Bitcoin investment products experienced the most significant losses, with outflows totaling $264.4 million. Spot Bitcoin ETFs accounted for a large portion of these outflows, amounting to $318 million. Interestingly, XRP funds led inflows, attracting $63 million, while other altcoin ETPs, such as those tracking Ether (ETH) and Solana (SOL), posted modest gains of $5.3 million and $8.2 million, respectively. This suggests a potential rotation from Bitcoin to altcoins.

Despite the easing of outflows, trading activity in crypto ETPs reached a record high last week. ETP volumes hit $63.1 billion, surpassing the previous high of $56.4 billion set in October of last year. This surge in trading volume suggests continued investor engagement, even amidst the outflows.

The recent market correction has impacted overall assets under management (AUM) in digital asset investment products, which declined to $129 billion, the lowest level since March 2025. Within this, Bitcoin ETPs held $102.7 billion in AUM, while ETF AUM fell below $90 billion. Since the start of the year, crypto ETPs have seen a total outflow of $1.2 billion, compared to $1.9 billion in outflows from Bitcoin ETFs. As of January 30, 2026, U.S. Bitcoin ETFs have gathered a combined $54 billion in net inflows, down 12.4% from their peak in early October 2025. The past two weeks have been among the worst in Bitcoin ETF history, with combined outflows of $2.8 billion.

The market's reaction to these trends is mixed. Some analysts suggest that Bitcoin's recent decline has pushed its valuation to "fire-sale" levels. Others point to the resilience of ETF holders, noting that despite Bitcoin being down nearly 40% from its all-time high, cumulative inflows remain substantial. The average ETF cost basis was breached in late January, a level not seen since the summer of 2024, which some expect to act as near-term support.

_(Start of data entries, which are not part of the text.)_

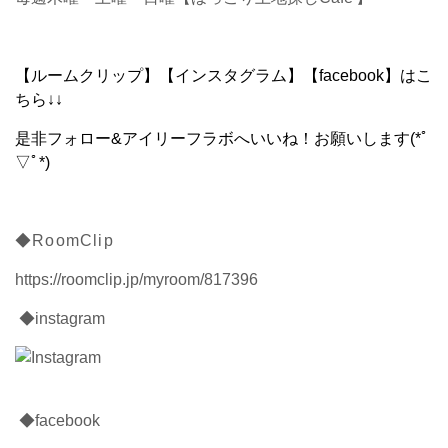
【ルームクリップ】【インスタグラム】【facebook】はこ
ちら↓↓
是非フォロー&アイリーフラボへいいね！お願いします(*ﾟ
▽ﾟ*)
◆RoomClip
https://roomclip.jp/myroom/817396
◆instagram
◆facebook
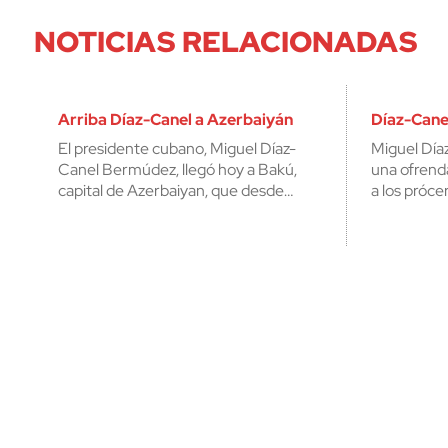
NOTICIAS RELACIONADAS
Arriba Díaz-Canel a Azerbaiyán
Díaz-Canel
El presidente cubano, Miguel Díaz-
Miguel Día
Canel Bermúdez, llegó hoy a Bakú,
una ofrend
capital de Azerbaiyan, que desde…
a los próce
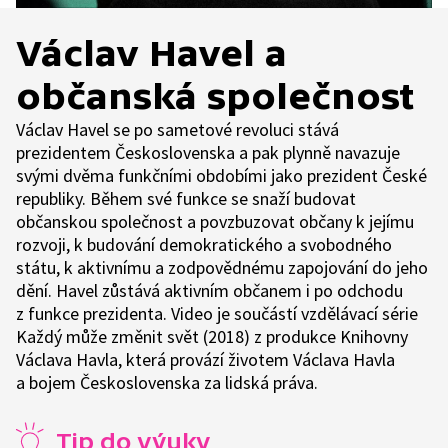
Václav Havel a
občanská společnost
Václav Havel se po sametové revoluci stává
prezidentem Československa a pak plynně navazuje
svými dvěma funkčními obdobími jako prezident České
republiky. Během své funkce se snaží budovat
občanskou společnost a povzbuzovat občany k jejímu
rozvoji, k budování demokratického a svobodného
státu, k aktivnímu a zodpovědnému zapojování do jeho
dění. Havel zůstává aktivním občanem i po odchodu
z funkce prezidenta. Video je součástí vzdělávací série
Každý může změnit svět (2018) z produkce Knihovny
Václava Havla, která provází životem Václava Havla
a bojem Československa za lidská práva.
Tip do výuky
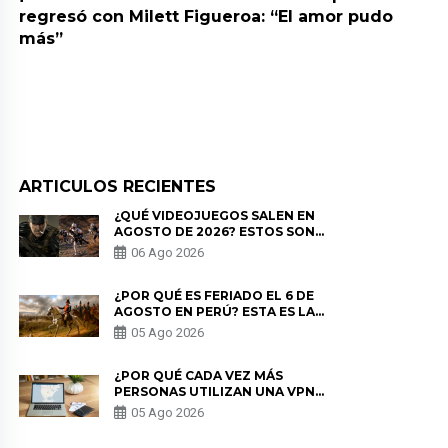
regresó con Milett Figueroa: “El amor pudo
más”
ARTICULOS RECIENTES
¿QUÉ VIDEOJUEGOS SALEN EN
AGOSTO DE 2026? ESTOS SON
LOS ESTRENOS MÁS ESPERADOS
06 Ago 2026
¿POR QUÉ ES FERIADO EL 6 DE
AGOSTO EN PERÚ? ESTA ES LA
HISTORIA
05 Ago 2026
¿POR QUÉ CADA VEZ MÁS
PERSONAS UTILIZAN UNA VPN
PARA PROTEGER SU
05 Ago 2026
PRIVACIDAD?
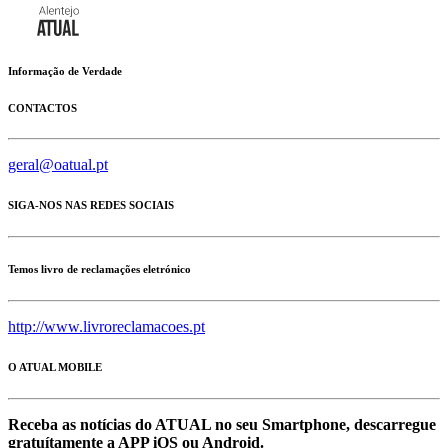
Informação de Verdade
CONTACTOS
geral@oatual.pt
SIGA-NOS NAS REDES SOCIAIS
Temos livro de reclamações eletrónico
http://www.livroreclamacoes.pt
O ATUAL MOBILE
Receba as notícias do ATUAL no seu Smartphone, descarregue
gratuítamente a APP iOS ou Android.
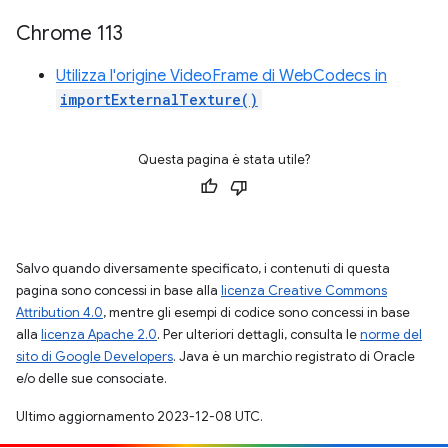
Chrome 113
Utilizza l'origine VideoFrame di WebCodecs in
importExternalTexture()
Questa pagina è stata utile?
Salvo quando diversamente specificato, i contenuti di questa
pagina sono concessi in base alla
licenza Creative Commons
Attribution 4.0
, mentre gli esempi di codice sono concessi in base
alla
licenza Apache 2.0
. Per ulteriori dettagli, consulta le
norme del
sito di Google Developers
. Java è un marchio registrato di Oracle
e/o delle sue consociate.
Ultimo aggiornamento 2023-12-08 UTC.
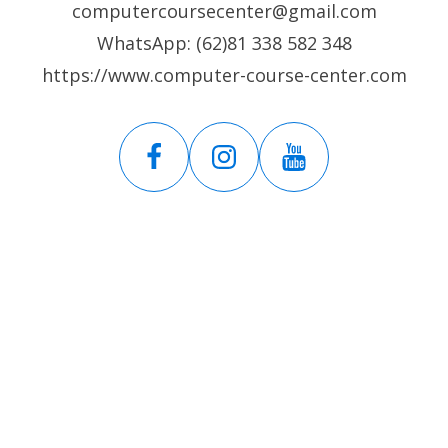
computercoursecenter@gmail.com
WhatsApp: (62)81 338 582 348
https://www.computer-course-center.com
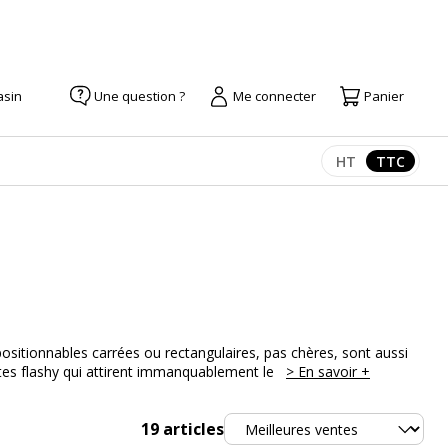
asin
Une question ?
Me connecter
Panier
HT
TTC
Afficher les pr
Afficher
positionnables carrées ou rectangulaires, pas chères, sont aussi
intes flashy qui attirent immanquablement le
> En savoir +
Trier
19
articles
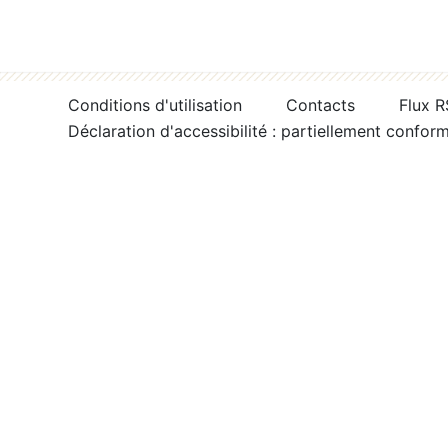
Conditions d'utilisation
Contacts
Flux 
Déclaration d'accessibilité : partiellement confor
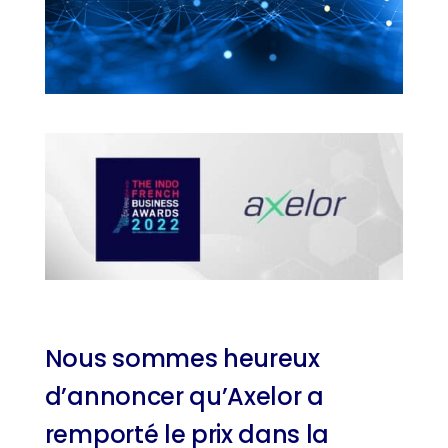
Nous sommes heureux
d’annoncer qu’Axelor a
remporté le prix dans la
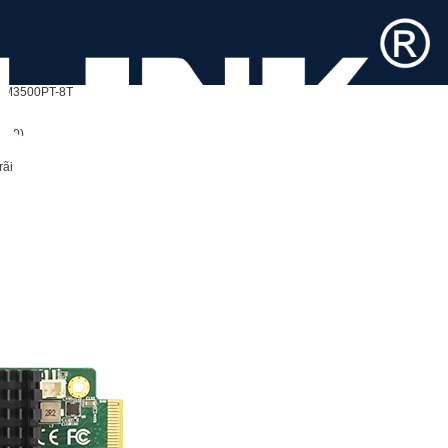
EM3500PT-8T
I350)
rãi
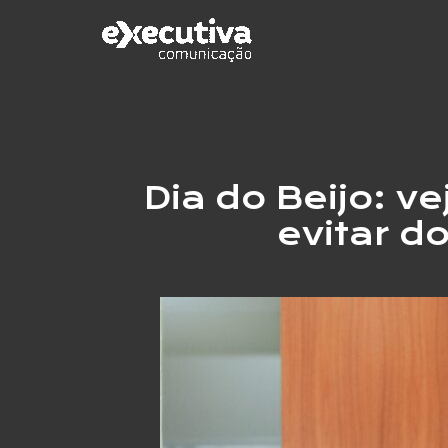
Ir
para
o
conteúdo
Dia do Beijo: 
evitar d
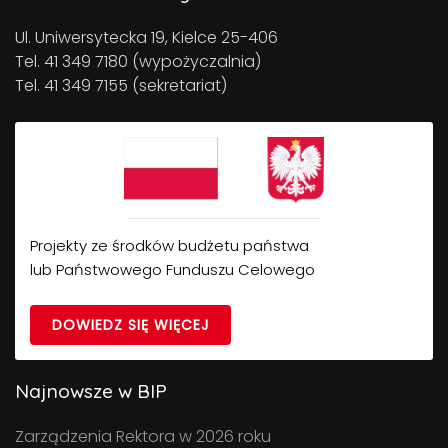
Ul. Uniwersytecka 19, Kielce 25-406
Tel. 41 349 7180 (wypożyczalnia)
Tel. 41 349 7155 (sekretariat)
Projekty ze środków budżetu państwa
lub Państwowego Funduszu Celowego
DOWIEDZ SIĘ WIĘCEJ
Najnowsze w BIP
Zarządzenia Rektora w 2026 roku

In other news, major crypto fund issuer 21Shares has filed with the U.S. Securities and Exchange Commission (SEC) for an ETF tracking Ondo (ONDO). Overall, while outflows persist, the cooling selling pressure and record trading volumes suggest a market in search of stability and direction. The performance of altcoins like XRP, Ether, and Solana, coupled with the continued evolution of the ETP landscape, indicate a dynamic and evolving crypto investment environment.